Somdet Chao Phraya Borom Maha Sri Suriwongse (Thai: สมเด็จเจ้าพระยาบรมมหาศรีสุริยวงศ์; Chuang Bunnag) was a prominent 19th-century Thai figure and served as the regent during the early years of the reign of King Chulalongkorn.

The eldest son of Dit Bunnag (Prayurawongse, สมเด็จเจ้าพระยาบรมมหาประยูรวงศ์) and Thanphuying Chan, Chuang was well educated. King Mongkut made him Samuha Kalahom, one of the two prime ministers of Old Siam.

After the death of King Mongkut in 1868, his young son Prince Chulalongkorn became the new monarch. However, as the new king was underage, Sri Suriwongse was named as regent, a post he held until 1873. The Front Palace Crisis of 1874-5 changed the power dynamic in Siam, after which both Bunnag and noble influence waned.

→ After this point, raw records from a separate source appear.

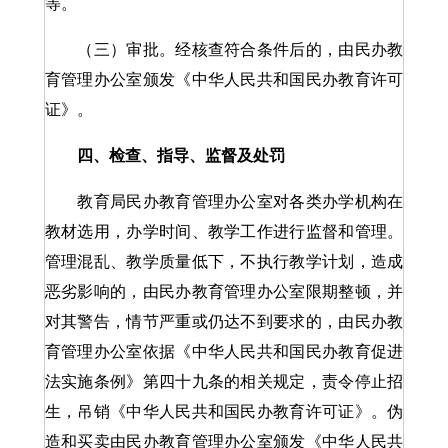
等。
（三）审批。经核查符合条件后的，由民办教
育管理办公室颁发《中华人民共和国民办教育许可
证》。
四、检查、指导、监督及处罚
教育局民办教育管理办公室对各类办学机构在
教材选用，办学时间、教学工作进行监督和管理。
管理混乱、教学质量低下，不执行教学计划，造成
恶劣影响的，由民办教育管理办公室限期整顿，并
对其警告，情节严重或仍达不到要求的，由民办教
育管理办公室依据《中华人民共和国民办教育促进
法实施条例》第四十九条的相关规定，责令停止招
生，吊销《中华人民共和国民办教育许可证》。伪
造和买卖由民办教育管理办公室颁发《中华人民共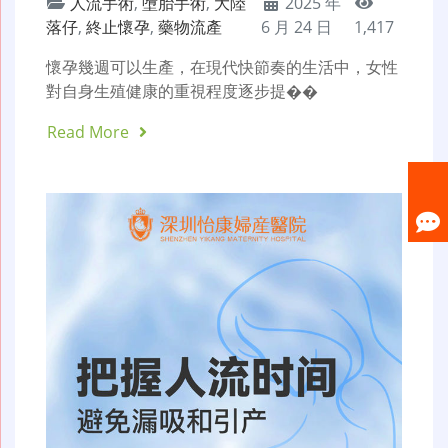
人流手術
,
墮胎手術
,
大陸
2025 年
落仔
,
終止懷孕
,
藥物流產
6 月 24 日
1,417
懷孕幾週可以生產，在現代快節奏的生活中，女性
對自身生殖健康的重視程度逐步提��
Read More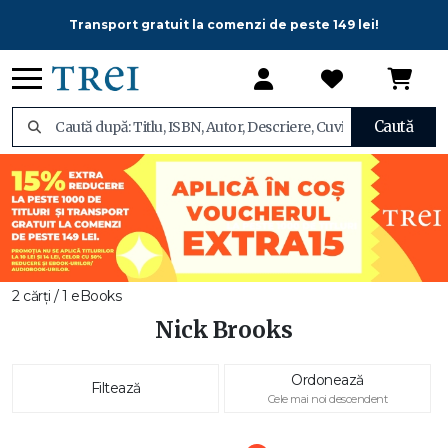
Transport gratuit la comenzi de peste 149 lei!
Caută
2 cărți / 1 eBooks
Nick Brooks
Ordonează
Filtează
Cele mai noi descendent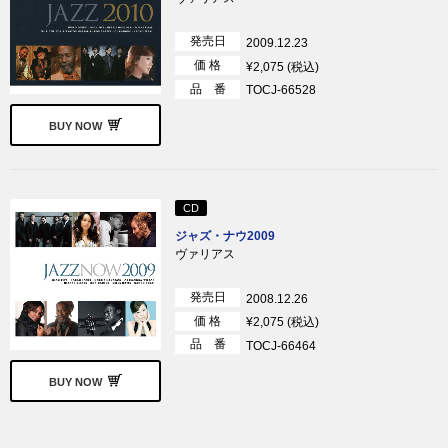
発売日
2009.12.23
価 格
¥2,075 (税込)
品 番
TOCJ-66528
BUY NOW
CD
ジャズ・ナウ2009
ヴァリアス
発売日
2008.12.26
価 格
¥2,075 (税込)
品 番
TOCJ-66464
BUY NOW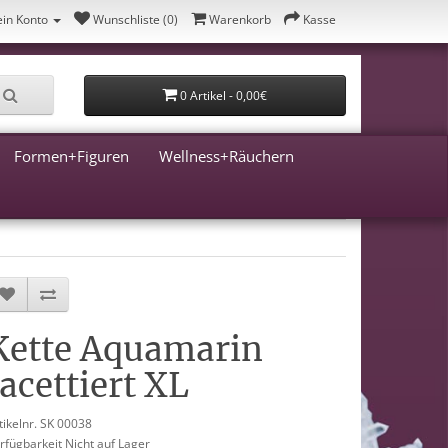
in Konto
Wunschliste (0)
Warenkorb
Kasse
0 Artikel - 0,00€
Formen+Figuren
Wellness+Räuchern
Kette Aquamarin
facettiert XL
tikelnr. SK 00038
rfügbarkeit Nicht auf Lager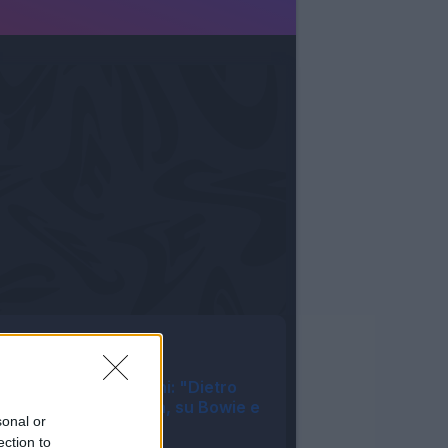
Tutte le notizie
Sassuolo, Aquilani: "Dietro
siamo in difficoltà, su Bowie e
sonal or
Adzic..."
ection to
23:48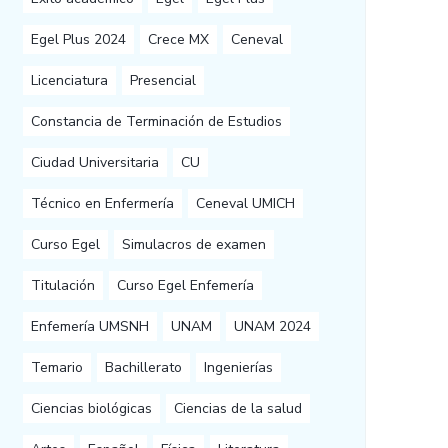
Egel Plus 2024
Crece MX
Ceneval
Licenciatura
Presencial
Constancia de Terminación de Estudios
Ciudad Universitaria
CU
Técnico en Enfermería
Ceneval UMICH
Curso Egel
Simulacros de examen
Titulación
Curso Egel Enfemería
Enfemería UMSNH
UNAM
UNAM 2024
Temario
Bachillerato
Ingenierías
Ciencias biológicas
Ciencias de la salud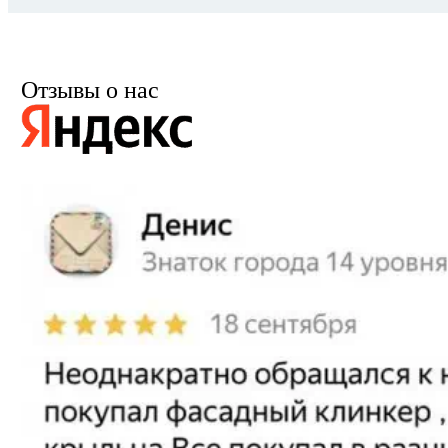
Отзывы о нас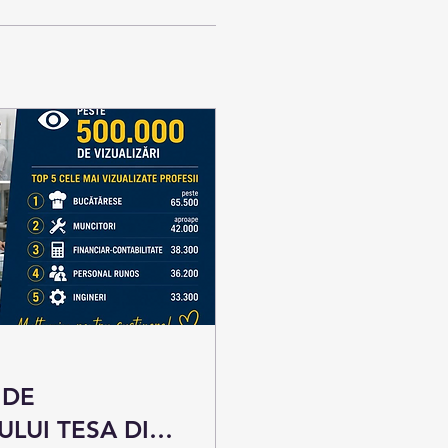
 DE
LUI TESA DIN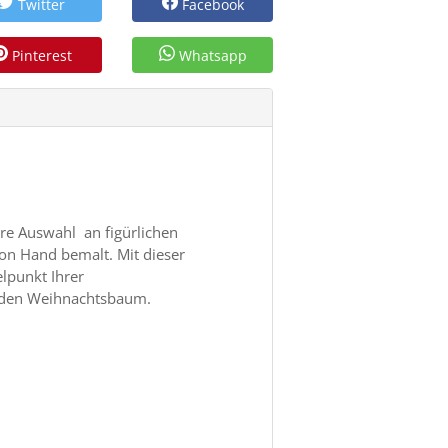
Twitter
Facebook
Pinterest
Whatsapp
re Auswahl an figürlichen
on Hand bemalt. Mit dieser
lpunkt Ihrer
ür den Weihnachtsbaum.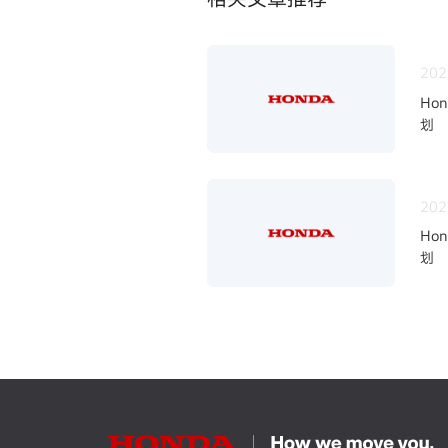
202
Ho
划
202
Ho
划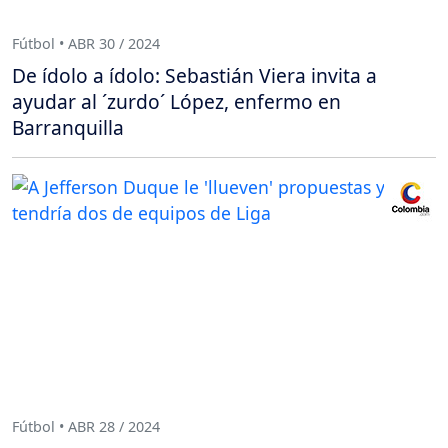
Fútbol • ABR 30 / 2024
De ídolo a ídolo: Sebastián Viera invita a
ayudar al ´zurdo´ López, enfermo en
Barranquilla
Fútbol • ABR 28 / 2024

Sri Suriwongse died in 1883 in Ratchaburi. He was also the first Thai to have a life insurance policy after Chulalongkorn granted foreign companies permission to extend their insurance business into Siam.

His son Won Bunnag succeeded him as Samuha Kalahom and also held the title Chao Phraya Surawong Waiyawat.